Bonsoir,
Lucien Bodard - que ses collègues et ses amis n'avaient pas surnommé Lulu le Chinois pour rien - fut l'un des premiers grands reporters à tenter d'expliquer à ses compatriotes la particularité du marxisme dans ses versions chinoises et indochinoises. Pour dire vite, car il faudrait que je retrouve les intuitions parfois fulgurantes de Bodard dans ses articles : à un rapport au Temps hérité des préceptes du confusianisme et donc très différent de celui perçu et vécu par les officiers du Corps expéditionnaire, les chefs communistes mêlaient toute la rigueur glacée et implacable de la dialectique marxiste. Le résultat fut cette violence, cette brutalité calculée de Giap et de ses adjoints dans une guerre de libération totale qu'ils avaient estimée longue et dure. (Les commandants français furent aussi très brutaux, mais d'une brutalité réactive, nerveuse et désordonnée, à court terme)
Derrière la "face" souriante de Giap travaille un esprit brillant, celui du tacticien froid qui , pour parvenir à son but ultime - la victoire sur les Français - pensera "sa" guerre en années, voire en dizaines d'années et s'il le faut, sacrifiera la moitié des habitants du Vietnam pour gagner et établir la société communiste.

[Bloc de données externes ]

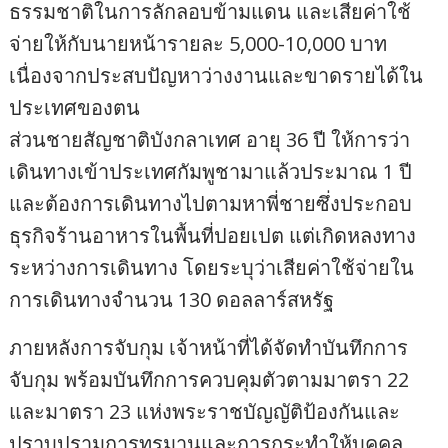
ธรรมชาติในการลักลอบข้ามแดน และเสียค่าใช้
จ่ายให้กับนายหน้ารายละ 5,000-10,000 บาท
เนื่องจากประสบปัญหาว่างงานและขาดรายได้ใน
ประเทศของตน
ส่วนชายสัญชาติบังกลาเทศ อายุ 36 ปี ให้การว่า
เดินทางเข้าประเทศกัมพูชามาแล้วประมาณ 1 ปี
และต้องการเดินทางไปตามหาพี่ชายซึ่งประกอบ
ธุรกิจร้านอาหารในพื้นที่ปอยเปต แต่เกิดหลงทาง
ระหว่างการเดินทาง โดยระบุว่าเสียค่าใช้จ่ายใน
การเดินทางจำนวน 130 ดอลลาร์สหรัฐ
ภายหลังการจับกุม เจ้าหน้าที่ได้จัดทำบันทึกการ
จับกุม พร้อมบันทึกการควบคุมตัวตามมาตรา 22
และมาตรา 23 แห่งพระราชบัญญัติป้องกันและ
ปราบปรามการทรมานและการกระทำให้บุคคล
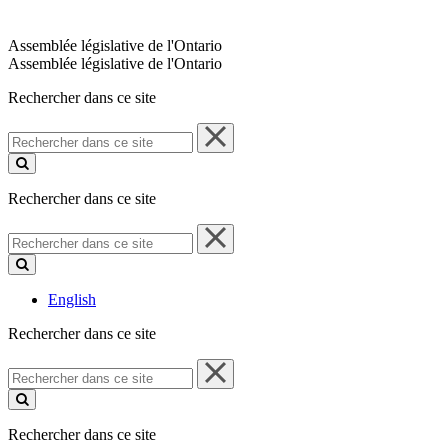
Assemblée législative de l'Ontario
Assemblée législative de l'Ontario
Rechercher dans ce site
Rechercher
dans
ce
site
Rechercher dans ce site
Rechercher
dans
ce
site
English
Rechercher dans ce site
Rechercher
dans
ce
site
Rechercher dans ce site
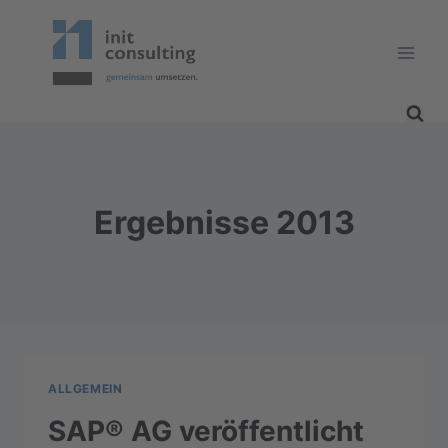
Zum
Inhalt
springen
Ergebnisse 2013
ALLGEMEIN
SAP® AG veröffentlicht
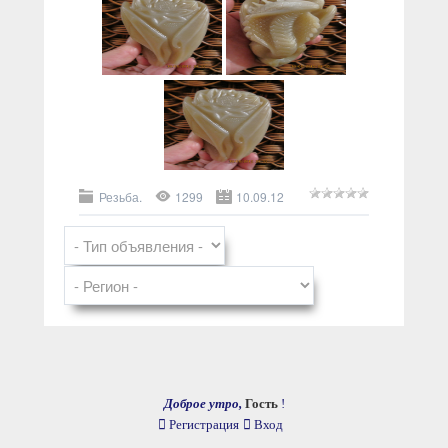
Резьба.
1299
10.09.12
Доброе утро,
Гость
!
Регистрация
Вход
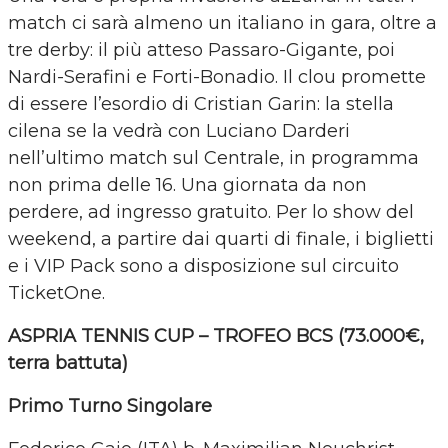
match ci sarà almeno un italiano in gara, oltre a
tre derby: il più atteso Passaro-Gigante, poi
Nardi-Serafini e Forti-Bonadio. Il clou promette
di essere l’esordio di Cristian Garin: la stella
cilena se la vedrà con Luciano Darderi
nell’ultimo match sul Centrale, in programma
non prima delle 16. Una giornata da non
perdere, ad ingresso gratuito. Per lo show del
weekend, a partire dai quarti di finale, i biglietti
e i VIP Pack sono a disposizione sul circuito
TicketOne.
ASPRIA TENNIS CUP – TROFEO BCS (73.000€,
terra battuta)
Primo Turno Singolare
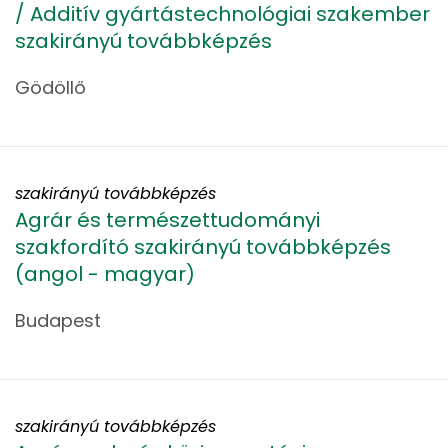
/ Additív gyártástechnológiai szakember
szakirányú továbbképzés
Gödöllő
szakirányú továbbképzés
Agrár és természettudományi
szakfordító szakirányú továbbképzés
(angol - magyar)
Budapest
szakirányú továbbképzés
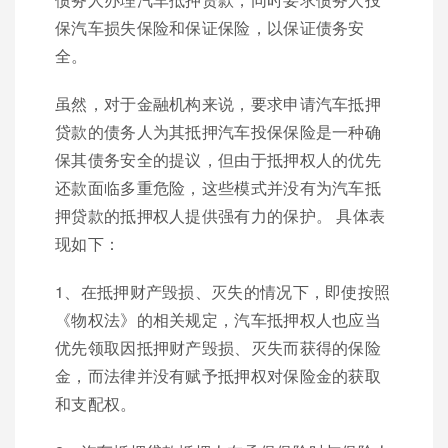
保汽车损失保险和保证保险，以保证债务安
全。
虽然，对于金融机构来说，要求申请汽车抵押
贷款的债务人为其抵押汽车投保保险是一种确
保其债务安全的提议，但由于抵押权人的优先
还款面临多重危险​​，这些模式并没有为汽车抵
押贷款的抵押权人提供强有力的保护。 具体表
现如下：
1、在抵押财产毁损、灭失的情况下，即使按照
《物权法》的相关规定，汽车抵押权人也应当
优先领取因抵押财产毁损、灭失而获得的保险
金，而法律并没有赋予抵押权对保险金的获取
和支配权。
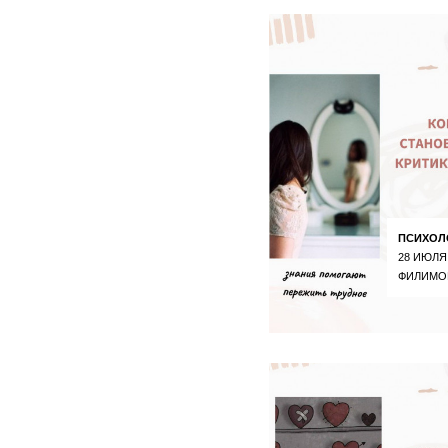
ПСИХОЛ
28 ИЮЛЯ
ФИЛИМО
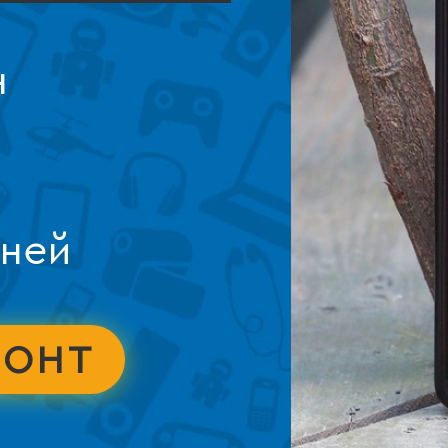
н
дней
МОНТ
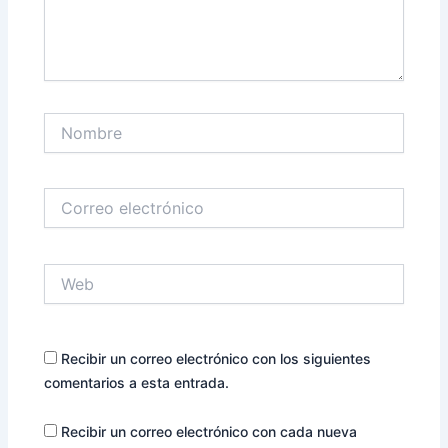
Nombre
Correo
electrónico
Web
Recibir un correo electrónico con los siguientes
comentarios a esta entrada.
Recibir un correo electrónico con cada nueva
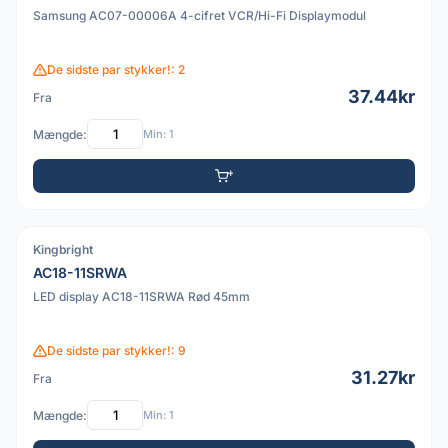
Samsung AC07-00006A 4-cifret VCR/Hi-Fi Displaymodul
De sidste par stykker!: 2
37.44kr
Fra
Mængde:
Min: 1
Kingbright
PDF
AC18-11SRWA
LED display AC18-11SRWA Rød 45mm
De sidste par stykker!: 9
31.27kr
Fra
Mængde:
Min: 1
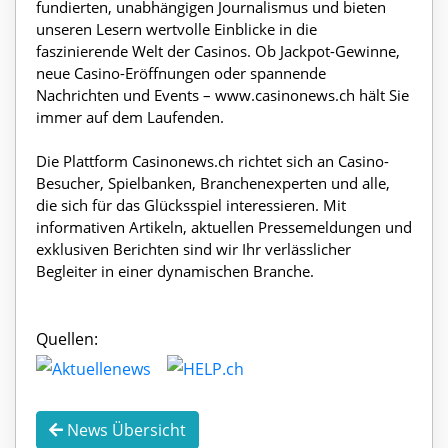
fundierten, unabhängigen Journalismus und bieten
unseren Lesern wertvolle Einblicke in die
faszinierende Welt der Casinos. Ob Jackpot-Gewinne,
neue Casino-Eröffnungen oder spannende
Nachrichten und Events – www.casinonews.ch hält Sie
immer auf dem Laufenden.
Die Plattform Casinonews.ch richtet sich an Casino-
Besucher, Spielbanken, Branchenexperten und alle,
die sich für das Glücksspiel interessieren. Mit
informativen Artikeln, aktuellen Pressemeldungen und
exklusiven Berichten sind wir Ihr verlässlicher
Begleiter in einer dynamischen Branche.
Quellen:
News Übersicht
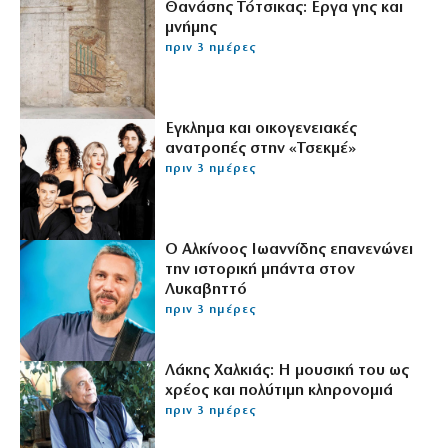
Θανάσης Τότσικας: Εργα γης και
μνήμης
πριν 3 ημέρες
Εγκλημα και οικογενειακές
ανατροπές στην «Τσεκμέ»
πριν 3 ημέρες
Ο Αλκίνοος Ιωαννίδης επανενώνει
την ιστορική μπάντα στον
Λυκαβηττό
πριν 3 ημέρες
Λάκης Χαλκιάς: Η μουσική του ως
χρέος και πολύτιμη κληρονομιά
πριν 3 ημέρες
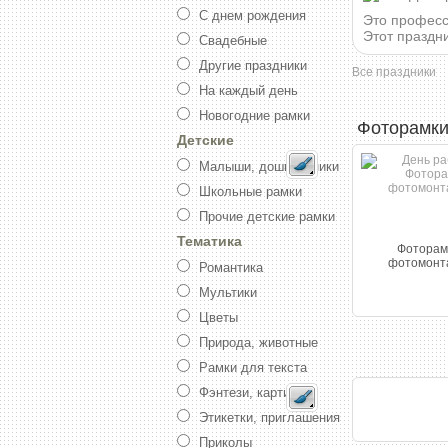
С днем рождения
Это професс
Этот праздни
Свадебные
Другие праздники
Все праздники
На каждый день
Новогодние рамки
Фоторамки
Детские
Малыши, дошкольники
Школьные рамки
Прочие детские рамки
Тематика
Фоторамк
фотомонта
Романтика
Мультики
Цветы
Природа, животные
Рамки для текста
Фэнтези, картины
Этикетки, приглашения
Приколы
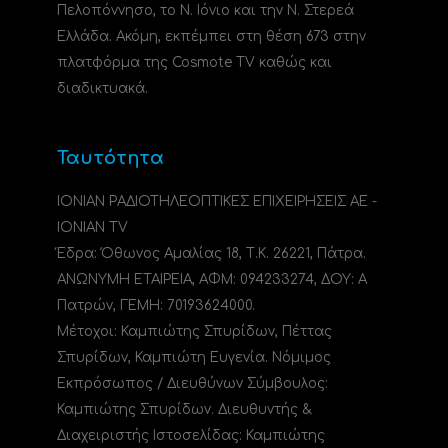
Πελοπόννησο, το N. Ιόνιο και την Ν. Στερεά
Ελλάδα. Ακόμη, εκπέμπει στη θέση 673 στην
πλατφόρμα της Cosmote TV καθώς και
διαδικτυακά.
Ταυτότητα
ΙΟΝΙΑΝ ΡΑΔΙΟΤΗΛΕΟΠΤΙΚΕΣ ΕΠΙΧΕΙΡΗΣΕΙΣ ΑΕ -
IONIAN TV
Έδρα: Όθωνος Αμαλίας 18, Τ.Κ. 26221, Πάτρα.
ΑΝΩΝΥΜΗ ΕΤΑΙΡΕΙΑ, ΑΦΜ: 094233274, ΔΟΥ: A
Πατρών, ΓΕΜΗ: 70193624000.
Μέτοχοι: Καμπιώτης Σπυρίδων, Πέττας
Σπυρίδων, Καμπιώτη Ευγενία. Νόμιμος
Εκπρόσωπος / Διευθύνων Σύμβουλος:
Καμπιώτης Σπυρίδων. Διευθυντής &
Διαχειριστής Ιστοσελίδας: Καμπιώτης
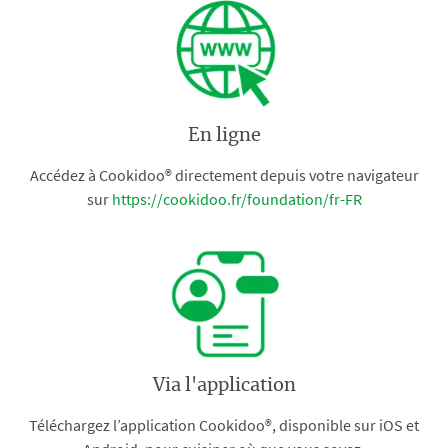
En ligne
Accédez à Cookidoo® directement depuis votre navigateur
sur
https://cookidoo.fr/foundation/fr-FR
Via l'application
Téléchargez l’application Cookidoo®, disponible sur iOS et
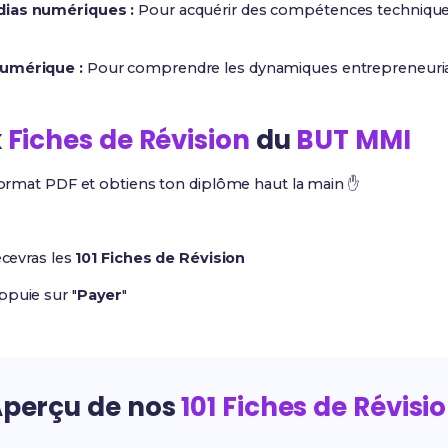
dias numériques :
Pour acquérir des compétences techniqu
numérique :
Pour comprendre les dynamiques entrepreneuriale
x
Fiches de Révision
du
BUT MMI
ormat PDF et obtiens ton diplôme haut la main ✋
ecevras les
101 Fiches de Révision
ppuie sur "
Payer
"
perçu de nos
101 Fiches de Révisi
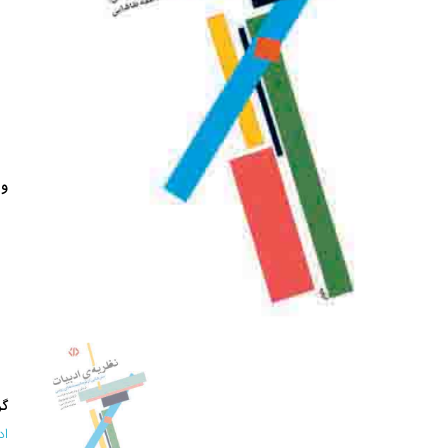
وی
گر
اد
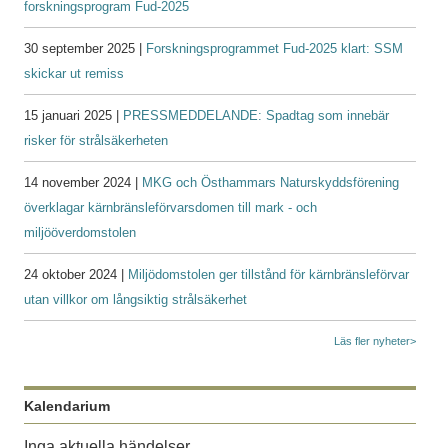
forskningsprogram Fud-2025
30 september 2025 |
Forskningsprogrammet Fud-2025 klart: SSM
skickar ut remiss
15 januari 2025 |
PRESSMEDDELANDE: Spadtag som innebär
risker för strålsäkerheten
14 november 2024 |
MKG och Östhammars Naturskyddsförening
överklagar kärnbränsleförvarsdomen till mark - och
miljööverdomstolen
24 oktober 2024 |
Miljödomstolen ger tillstånd för kärnbränsleförvar
utan villkor om långsiktig strålsäkerhet
Läs fler nyheter>
Kalendarium
Inga aktuella händelser.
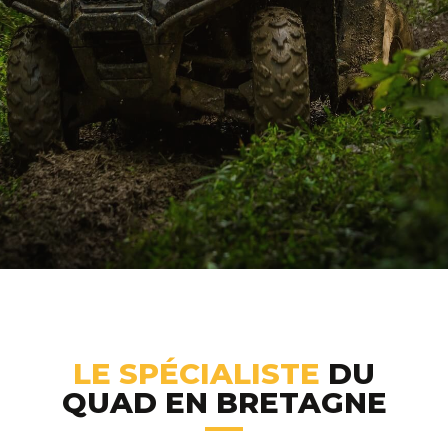
LE SPÉCIALISTE
DU
QUAD EN BRETAGNE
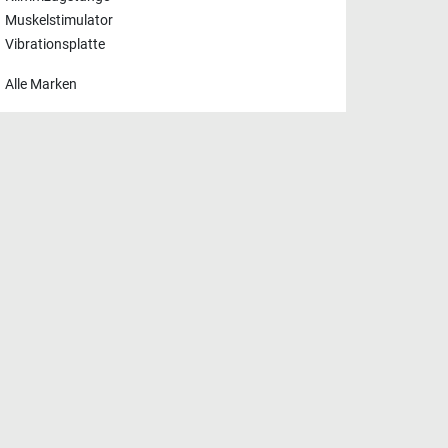
Muskelstimulator
Vibrationsplatte
Alle Marken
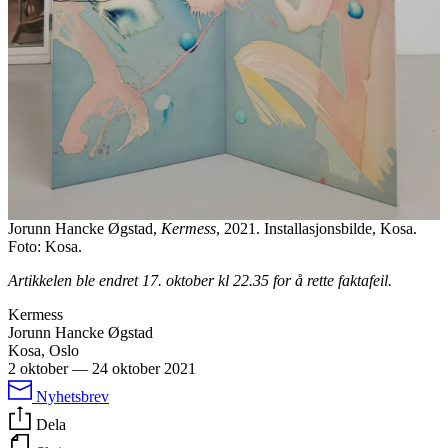
Jorunn Hancke Øgstad,
Kermess
, 2021. Installasjonsbilde, Kosa.
Foto: Kosa.
Artikkelen ble endret 17. oktober kl 22.35 for å rette faktafeil.
Kermess
Jorunn Hancke Øgstad
Kosa, Oslo
2 oktober
—
24 oktober 2021
Nyhetsbrev
Dela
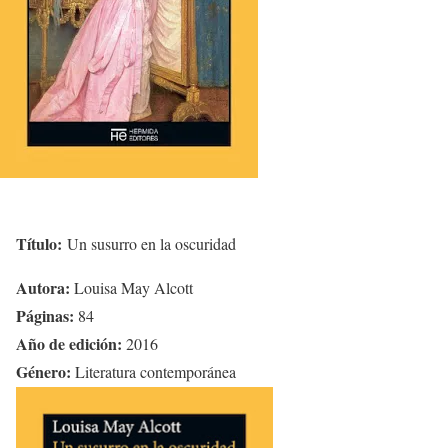
Título:
Un susurro en la oscuridad
Autora:
Louisa May Alcott
Páginas:
84
Año de edición:
2016
Género:
Literatura contemporánea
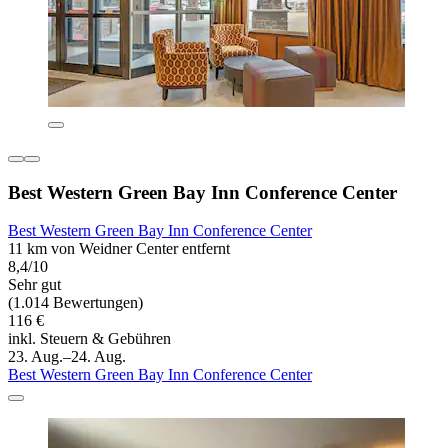
Best Western Green Bay Inn Conference Center
Best Western Green Bay Inn Conference Center
11 km von Weidner Center entfernt
8,4/10
Sehr gut
(1.014 Bewertungen)
116 €
inkl. Steuern & Gebühren
23. Aug.–24. Aug.
Best Western Green Bay Inn Conference Center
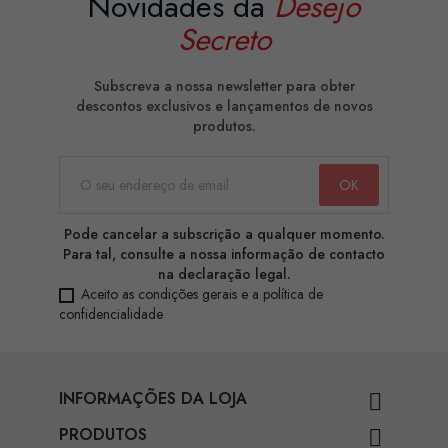
Novidades da
Desejo
Secreto
Subscreva a nossa newsletter para obter
descontos exclusivos e lançamentos de novos
produtos.
Pode cancelar a subscrição a qualquer momento.
Para tal, consulte a nossa informação de contacto
na declaração legal.
Aceito as condições gerais e a política de
confidencialidade
INFORMAÇÕES DA LOJA

PRODUTOS

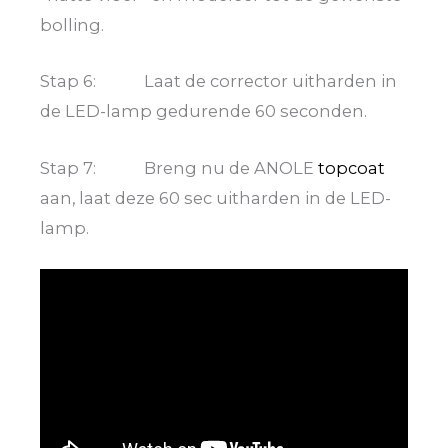
bolling.
Stap 6: Laat de corrector uitharden in
de LED-lamp gedurende 60 seconden.
Stap 7:
Breng nu de ANOLE
topcoat
aan, laat deze 60 sec uitharden in de LED-
lamp.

Giap sera intellectuellement prêt et n'hésitera pas à faire tuer au travail des villages entiers pour faire passer ses bataillons et son artillerie comme lors des préparatifs pour la bataille de Dien Bien Phu.
Durant les années 66 - 78, Lucien Bodard fut considéré selon ses propres termes comme un affreux vieux "fagot réactionnaire" par l'extrême gauche intellectuelle française pro-chinoise... avant d'être reconnu comme un bon "récepteur-interprète" du mode de pensée des cadres communistes chinois et vietnamiens, au début des années 80 dans un de ses retournements médiatiques dont est coutumière cette curieuse micro-société très parisienne.